Today I had my first voice lesson in a month. My teacher's wife had had the flu and he decided he didn't want students in the house. In the past if I went that long without a lesson I could feel tension creeping into my singing but I guess I am much more secure in my technique now, so that did not happen.
I tried something new (again) with the highest notes, trying to literally feel like I am vomiting them out. I remember having watched Leontyne Price singing at the Met when I was in High School (probably looking through my mother's opera glasses) and I noticed how wide she would open her mouth and how she would sort of lean forward, so I tried to imitate that. (I definitely got all my pianissimo techniques from watching her, even though I didn't put them to use until over 40 years later.)
Trying this technique I was able to sing a long arpeggio up to a high C and back and the note was more open and freer than it ever had been. Then I sang through "Liber Scriptus" and sounded better with the climactic section (it's only a bloody A flat) than I ever had as well. (If I can wail out that note, which comes early in the Requiem, I will be totally out of the woods for the rest of this great work and can enjoy myself.)

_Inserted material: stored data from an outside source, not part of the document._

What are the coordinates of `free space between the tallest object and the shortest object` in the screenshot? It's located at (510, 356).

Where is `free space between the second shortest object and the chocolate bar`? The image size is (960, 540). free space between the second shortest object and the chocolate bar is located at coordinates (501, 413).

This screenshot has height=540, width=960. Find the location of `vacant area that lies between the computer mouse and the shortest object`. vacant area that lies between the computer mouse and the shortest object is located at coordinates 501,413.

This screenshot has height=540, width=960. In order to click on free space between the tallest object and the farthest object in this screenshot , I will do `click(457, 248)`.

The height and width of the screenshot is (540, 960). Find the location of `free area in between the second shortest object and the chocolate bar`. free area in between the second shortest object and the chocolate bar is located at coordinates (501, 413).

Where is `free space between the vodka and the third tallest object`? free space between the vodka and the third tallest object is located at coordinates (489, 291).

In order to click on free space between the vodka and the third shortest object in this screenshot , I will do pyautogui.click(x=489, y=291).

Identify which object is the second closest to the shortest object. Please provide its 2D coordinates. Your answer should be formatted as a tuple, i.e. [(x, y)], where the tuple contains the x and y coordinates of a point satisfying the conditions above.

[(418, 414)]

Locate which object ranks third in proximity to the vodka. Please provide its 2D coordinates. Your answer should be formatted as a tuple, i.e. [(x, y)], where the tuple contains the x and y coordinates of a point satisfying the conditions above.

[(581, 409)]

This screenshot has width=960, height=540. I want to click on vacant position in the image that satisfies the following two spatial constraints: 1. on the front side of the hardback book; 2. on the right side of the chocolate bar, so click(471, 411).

One thing I mentioned to my teacher was my disappointment that I have never had an "aha" moment that helped me with the highest notes. I feel that my singing, my stamina, the timbre of my voice, my breath control, in fact everything except those highest notes, keeps improving, but they are simply not a sure thing. My teacher told me that these "aha" moments usually come early in someone's technical development when suddenly they put things together. He says I am past that and that the problems I have with those notes don't really have to do with technique as much as with physiology (I may not have the God-given ability to extend my range as far as other people, even many mezzos), I started late (even 26, when I started the first time, was late and I had 13 years of smoking behind me at that point) so my muscles and cartilage were not that flexible, and that there is an enormous difference in how well I can sing up there between when I am tired and when I am not. Overall, I know that I get less tired. I can sit through a two hour choir rehearsal singing soprano (which means lots of pianissimo Fs and Gs) without getting tired, which had not been the case several years ago.
He also gave me his verdict on the CD. He said I sounded much better than in 2009, that much of the singing was lovely, that it was an interesting set in that I sang some unusual things (the Sappho aria, for example) and that the highest notes were not horrible, they just sounded "effortful" and not as good as everything else. We both agreed it is probably not worth spending money to "produce" the CD in any way, but that I should just get 20-25 copies to hand out to friends.

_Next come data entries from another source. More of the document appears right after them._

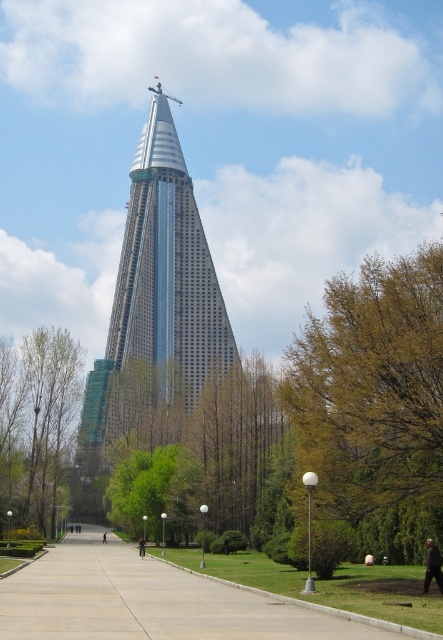 Question: Does green leafy tree at left appear under dark gray jacket at lower right?

Choices:
 (A) no
 (B) yes

Answer: (A)

Question: Which object is positioned farthest from the yellow-green leaves at right?

Choices:
 (A) gray concrete pavement at center
 (B) dark gray jacket at lower right
 (C) black fabric person at center
 (D) green leafy tree at left

Answer: (C)

Question: Can you confirm if yellow-green leaves at right is positioned below silver glass tower at center?

Choices:
 (A) yes
 (B) no

Answer: (A)

Question: Which object is closer to the camera taking this photo?

Choices:
 (A) black fabric jacket at center
 (B) yellow-green leaves at right
 (C) gray concrete pavement at center

Answer: (C)

Question: Does silver glass tower at center have a larger size compared to black fabric person at center?

Choices:
 (A) yes
 (B) no

Answer: (A)

Question: Which is farther from the black fabric person at center?

Choices:
 (A) green leafy tree at left
 (B) gray concrete pavement at center
 (C) dark gray jacket at lower right
 (D) yellow-green leaves at right

Answer: (C)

Lastly (and I had originally planned to devote an entire blog post to this) I feel I still was not really clear about the issue of calling myself an opera singer.
I posted a link to the blog post on Facebook, partly because I want more readers (and I write much better than I sing, and am still looking to spark someone's interest, like in Julie and Julia) and also just to get my perspective out there, and I still feel somewhat confused. My therapist tells me all the time I can't look for validation from other people, but I was told by some commenters that whether or not I'm an opera singer does have to do with whether or not other people think this. I mean of course I need validation from other people on some level. I need my teacher to tell me what sounds good and what doesn't, and what I should sing and what I should not sing, and I need to get a green light even just to produce something myself, for example, if I want to use the church space, someone has to approve it, because the church has a reputation as a music venue during its off hours. I think what she (the therapist) means is that if being an opera singer, even an amateur one who performs infrequently in humble settings is the most important thing about myself to me, then it doesn't matter if other people don't care about it and they think of me as a copy editor, or someone to talk with about what's on public tv or something in the news.

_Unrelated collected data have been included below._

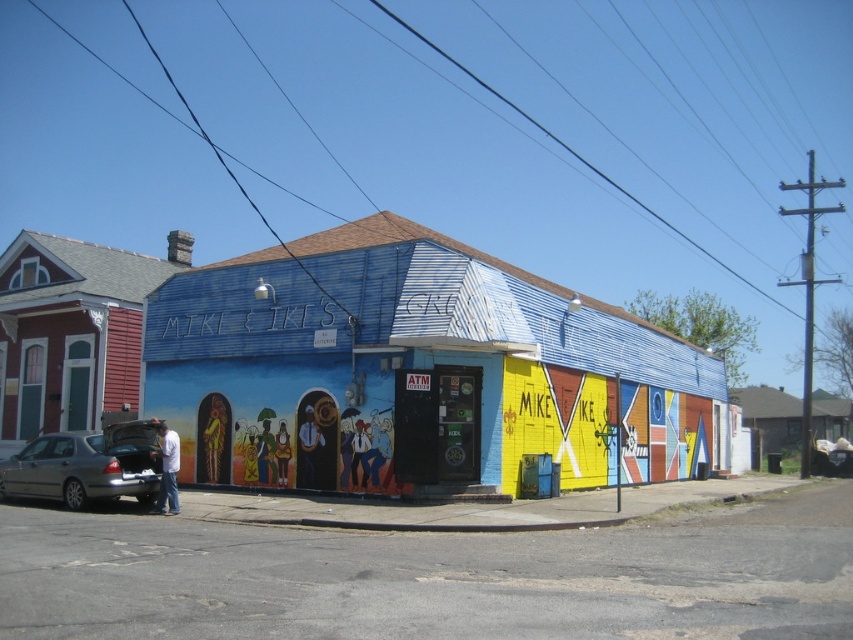 Question: Which of the following is the farthest from the observer?

Choices:
 (A) (160, 509)
 (B) (73, 509)
 (C) (230, 260)

Answer: (C)

Question: Is metallic gray sedan at lower left closer to camera compared to light blue jeans at lower left?

Choices:
 (A) yes
 (B) no

Answer: (A)

Question: Can you confirm if blue painted building at center is positioned below light blue jeans at lower left?

Choices:
 (A) yes
 (B) no

Answer: (B)

Question: Can you confirm if blue painted building at center is positioned to the right of metallic gray sedan at lower left?

Choices:
 (A) yes
 (B) no

Answer: (A)

Question: Which point is closer to the camera?

Choices:
 (A) (270, 387)
 (B) (22, 488)
 (C) (171, 506)

Answer: (C)

Question: Which of these objects is positioned closest to the light blue jeans at lower left?

Choices:
 (A) blue painted building at center
 (B) metallic gray sedan at lower left

Answer: (B)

So what do I mean exactly when I say I'm an opera singer? I suppose I mean that the peak experiences I've had singing in operas or concerts, whether it was three years ago or 35, are moments that have defined me. And what was so devastating to me about my forays into the the Forum was that I felt these past experiences which were among the most important in my entire life were being trivialized and overshadowed by other people who would just ignore me. I hadn't realized how insignificant these experiences were in the scheme of things, and once I realized this, I felt very ripped off. I mean being an opera singer informs everything that I do from how I dress when I go to the grocery store to what I eat to how I sit to (I'm really working on this one), how I project and protect my speaking voice. The fact that I've had these, even sporadic, diva moments make me a tad less ordinary. Even before I started singing again I would often refer to these past performances and people would say, yes, I can see you doing that. It's as if those moments give me a glow, sort of like what one gets from great sex (LOL) that sets me apart from other women my age who sit hunched over desks, let their hair go gray, and have no charisma when they engage with people.
So I suppose all this boils down to the fact that whether or not people singing all over the country think I'm a real opera singer, the fact that I sing even the few times a year that I do says much more about me than what I do for a living. So I think what my therapist was talking about is that I can walk down the street with perfect posture and perfect makeup, and I can glow with star quality and that I can't let anyone try to take that away from me. Most people who see me in stores ask me if I am in the performing arts. No one would ever guess in a million years that I sit at a desk (in my tiny apartment no less) for hours and hours.